DOL Rule Implementation Leaves FAs No More Certain
The Department of Labor’s fiduciary rule went into effect Friday, but how it affects the wealth management industry will vary depending on the market participant – particularly in light of the ongoing review of the rule and the flexibility the DOL is granting the industry, the Wall Street Journal writes.
The rule, which forces retirement account advisors to operate under a fiduciary standard rather than a suitability standard, only went into partial effect last week. Until its full implementation date, scheduled for January 1, advice firms will be operating “on the honor system,” according to the paper.
Some disclosures about potential conflicts of interest aren’t required in the meantime, for example, the Journal writes. Neither are advisors required to sign best interest contracts with their clients – a provision that lets brokers sell some commission-based investment products, according to the paper.
And some compliance requirements may be dropped as the DOL continues reviewing the rule, as directed by a memorandum from President Donald Trump.
Advice firms, meanwhile, have taken different tacks on preparing for the rule, with Merrill Lynch banning commission-based retirement accounts except for limited cases, while Wells Fargo and Morgan Stanley customers still get a choice between commission- and fee-based accounts.

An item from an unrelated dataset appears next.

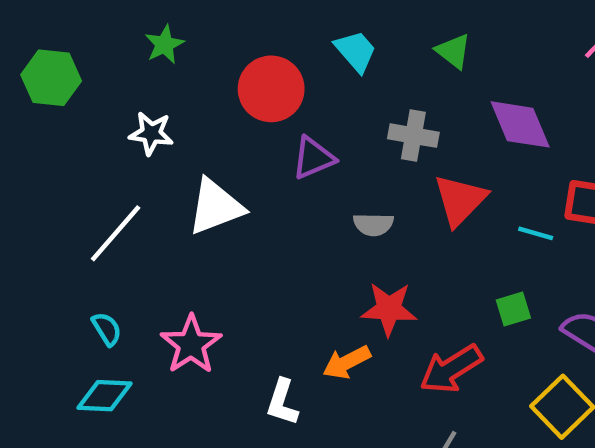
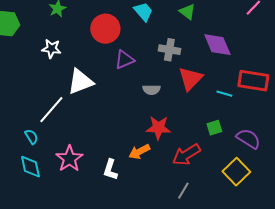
white line: (116, 233) -> (51, 110), moved
pink star: (191, 344) -> (69, 159), moved
cyan diamond: (104, 396) -> (30, 167), turned 75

Meanwhile, Congress is trying to kill the rule as part of a bill aimed at overhauling the Dodd-Frank financial regulation reforms. The House of Representatives has approved the bill with a provision requiring the SEC to come out with its own fiduciary rule before the DOL can roll out its version. However, the bill, despite having support from Trump, isn’t likely to pass the Senate.
Instead, Republicans could “tweak” the deregulation effort, Frederick Cannon, a chartered financial analyst at Keefe, Bruyette & Woods, tells ThinkAdvisor.
Cannon believes it’s possible to expand the list of products covered by the best interest contract exemption, ease reporting requirements and paperwork, and revise the class-action provision to limit potential lawsuits against advisors, according to the publication.
But while many financial industry executives might believe the DOL should ease up on its rule implementation, it’s unclear whether the wealth management industry would ever actually be able to return to a pre-fiduciary rule way of doing business, according to Bloomberg. The principle of fiduciary duty was “inevitable,” Thomas Buberl, CEO of Axa SA, said earlier this year, according to the news service.